RECORDS SUPPLIED.
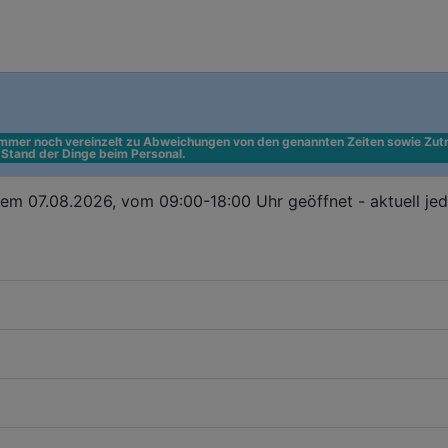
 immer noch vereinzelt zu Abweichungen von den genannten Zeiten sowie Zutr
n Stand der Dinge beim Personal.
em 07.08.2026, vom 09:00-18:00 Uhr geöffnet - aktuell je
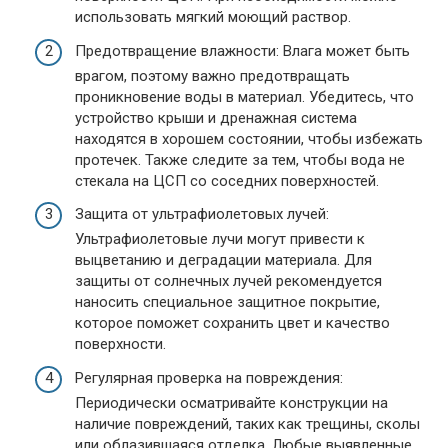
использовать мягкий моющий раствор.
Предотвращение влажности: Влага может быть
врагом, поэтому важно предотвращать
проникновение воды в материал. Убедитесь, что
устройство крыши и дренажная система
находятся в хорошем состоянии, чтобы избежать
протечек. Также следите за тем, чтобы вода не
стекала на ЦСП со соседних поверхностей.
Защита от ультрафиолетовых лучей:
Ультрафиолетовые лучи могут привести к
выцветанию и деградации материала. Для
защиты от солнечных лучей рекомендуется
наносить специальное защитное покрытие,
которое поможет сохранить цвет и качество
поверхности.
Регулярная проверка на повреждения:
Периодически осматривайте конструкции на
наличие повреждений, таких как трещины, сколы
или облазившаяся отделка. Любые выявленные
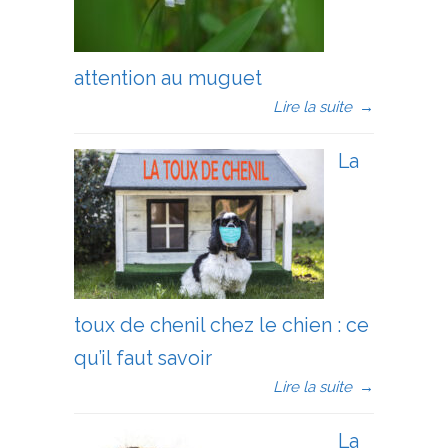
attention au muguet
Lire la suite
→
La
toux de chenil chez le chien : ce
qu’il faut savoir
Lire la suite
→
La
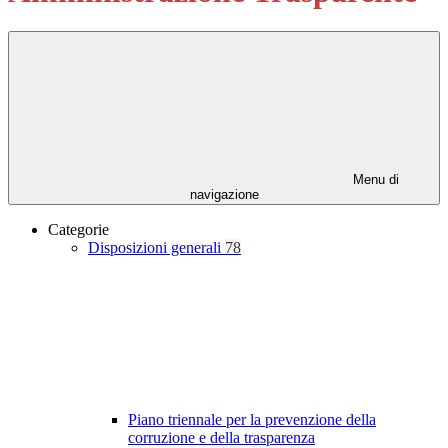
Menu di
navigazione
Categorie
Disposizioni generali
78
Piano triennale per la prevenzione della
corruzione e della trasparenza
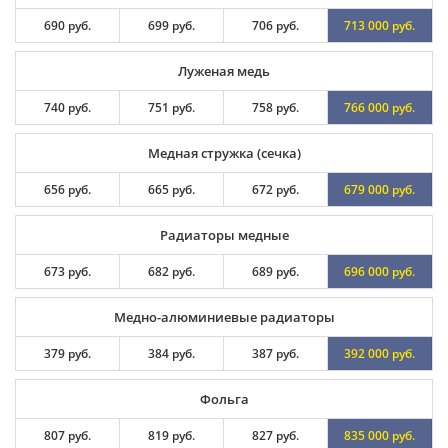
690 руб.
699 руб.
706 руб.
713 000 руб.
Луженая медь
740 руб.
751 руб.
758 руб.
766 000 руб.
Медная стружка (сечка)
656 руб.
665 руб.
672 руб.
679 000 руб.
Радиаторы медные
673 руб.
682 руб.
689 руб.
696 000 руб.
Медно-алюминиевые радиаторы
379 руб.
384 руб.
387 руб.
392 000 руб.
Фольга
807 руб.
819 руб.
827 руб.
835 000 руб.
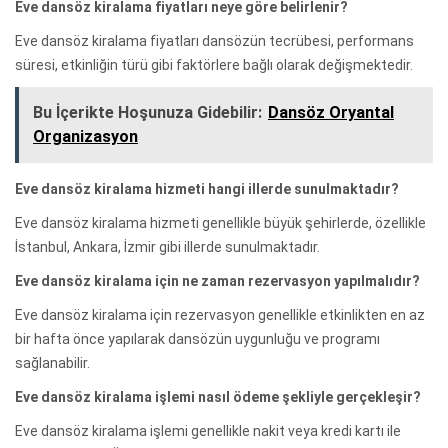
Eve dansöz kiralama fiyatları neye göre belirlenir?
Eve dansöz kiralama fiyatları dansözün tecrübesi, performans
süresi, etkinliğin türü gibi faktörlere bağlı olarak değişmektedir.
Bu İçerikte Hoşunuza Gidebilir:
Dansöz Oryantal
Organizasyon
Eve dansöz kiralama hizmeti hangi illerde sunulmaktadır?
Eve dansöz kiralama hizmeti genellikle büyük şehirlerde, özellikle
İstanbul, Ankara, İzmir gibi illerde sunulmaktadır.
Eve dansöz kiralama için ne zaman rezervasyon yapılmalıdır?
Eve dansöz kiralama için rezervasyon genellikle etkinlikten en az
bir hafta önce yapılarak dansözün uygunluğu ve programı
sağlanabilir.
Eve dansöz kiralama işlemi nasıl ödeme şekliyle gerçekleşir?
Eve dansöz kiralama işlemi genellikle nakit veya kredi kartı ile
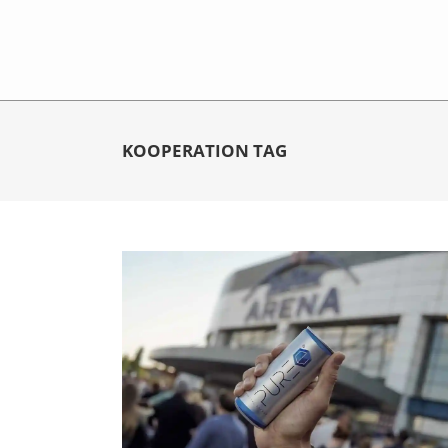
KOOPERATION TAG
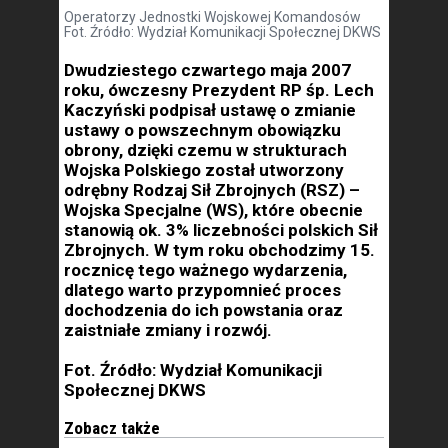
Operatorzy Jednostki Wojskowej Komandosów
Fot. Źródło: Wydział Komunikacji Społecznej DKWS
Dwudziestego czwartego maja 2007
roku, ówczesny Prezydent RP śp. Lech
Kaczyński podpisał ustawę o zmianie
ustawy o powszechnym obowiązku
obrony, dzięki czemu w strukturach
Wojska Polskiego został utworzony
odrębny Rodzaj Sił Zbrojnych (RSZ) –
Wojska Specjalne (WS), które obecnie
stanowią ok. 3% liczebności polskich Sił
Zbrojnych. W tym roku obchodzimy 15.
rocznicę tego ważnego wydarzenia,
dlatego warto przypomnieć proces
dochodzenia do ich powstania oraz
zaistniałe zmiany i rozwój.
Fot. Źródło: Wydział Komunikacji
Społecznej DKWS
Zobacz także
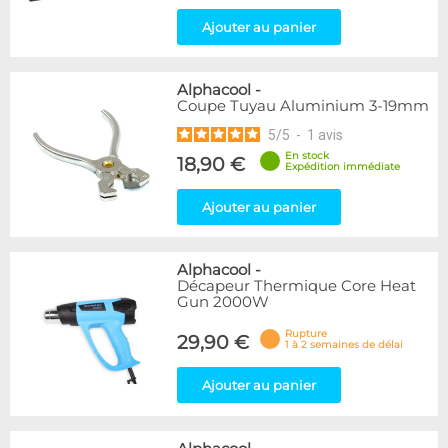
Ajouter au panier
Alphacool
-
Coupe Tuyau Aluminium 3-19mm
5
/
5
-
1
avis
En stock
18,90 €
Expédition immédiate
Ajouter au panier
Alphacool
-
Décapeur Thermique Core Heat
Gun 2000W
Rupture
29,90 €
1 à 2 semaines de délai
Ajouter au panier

* * *

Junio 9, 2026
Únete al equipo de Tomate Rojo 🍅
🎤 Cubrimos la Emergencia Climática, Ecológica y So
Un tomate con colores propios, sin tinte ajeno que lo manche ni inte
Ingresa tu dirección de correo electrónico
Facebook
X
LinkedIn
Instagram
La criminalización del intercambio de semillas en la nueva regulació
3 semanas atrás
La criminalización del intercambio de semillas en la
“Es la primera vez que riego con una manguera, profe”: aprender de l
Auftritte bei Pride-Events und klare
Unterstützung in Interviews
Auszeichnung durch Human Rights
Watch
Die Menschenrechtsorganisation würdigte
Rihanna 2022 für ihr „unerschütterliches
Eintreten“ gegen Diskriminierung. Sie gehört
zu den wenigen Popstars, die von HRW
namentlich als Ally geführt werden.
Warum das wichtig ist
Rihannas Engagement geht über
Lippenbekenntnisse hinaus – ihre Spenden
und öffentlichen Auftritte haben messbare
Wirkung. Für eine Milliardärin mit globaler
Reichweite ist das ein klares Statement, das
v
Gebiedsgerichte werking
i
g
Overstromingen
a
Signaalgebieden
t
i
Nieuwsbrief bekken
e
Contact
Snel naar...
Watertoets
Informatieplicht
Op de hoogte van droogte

WHAT NEEDS TO BE DONE.
Among the records above, locate the line containing "наносить специальное защитное" and the line containing "ustawy o powszechnym obowiązku", then transcribe exactly the lines starting at the first and ending at the second, with no pictures.

ANSWER TO THIS EXERCISE.
наносить специальное защитное покрытие,
которое поможет сохранить цвет и качество
поверхности.
Регулярная проверка на повреждения:
Периодически осматривайте конструкции на
наличие повреждений, таких как трещины, сколы
или облазившаяся отделка. Любые выявленные
attention au muguet
Lire la suite
→
La
toux de chenil chez le chien : ce
qu’il faut savoir
Lire la suite
→
La
Menu di
navigazione
Categorie
Disposizioni generali
78
Piano triennale per la prevenzione della
corruzione e della trasparenza
690 руб.
699 руб.
706 руб.
713 000 руб.
Луженая медь
740 руб.
751 руб.
758 руб.
766 000 руб.
Медная стружка (сечка)
656 руб.
665 руб.
672 руб.
679 000 руб.
Радиаторы медные
673 руб.
682 руб.
689 руб.
696 000 руб.
Медно-алюминиевые радиаторы
379 руб.
384 руб.
387 руб.
392 000 руб.
Фольга
807 руб.
819 руб.
827 руб.
835 000 руб.
Eve dansöz kiralama fiyatları neye göre belirlenir?
Eve dansöz kiralama fiyatları dansözün tecrübesi, performans
süresi, etkinliğin türü gibi faktörlere bağlı olarak değişmektedir.
Bu İçerikte Hoşunuza Gidebilir:
Dansöz Oryantal
Organizasyon
Eve dansöz kiralama hizmeti hangi illerde sunulmaktadır?
Eve dansöz kiralama hizmeti genellikle büyük şehirlerde, özellikle
İstanbul, Ankara, İzmir gibi illerde sunulmaktadır.
Eve dansöz kiralama için ne zaman rezervasyon yapılmalıdır?
Eve dansöz kiralama için rezervasyon genellikle etkinlikten en az
bir hafta önce yapılarak dansözün uygunluğu ve programı
sağlanabilir.
Eve dansöz kiralama işlemi nasıl ödeme şekliyle gerçekleşir?
Eve dansöz kiralama işlemi genellikle nakit veya kredi kartı ile
KOOPERATION TAG
Operatorzy Jednostki Wojskowej Komandosów
Fot. Źródło: Wydział Komunikacji Społecznej DKWS
Dwudziestego czwartego maja 2007
roku, ówczesny Prezydent RP śp. Lech
Kaczyński podpisał ustawę o zmianie
ustawy o powszechnym obowiązku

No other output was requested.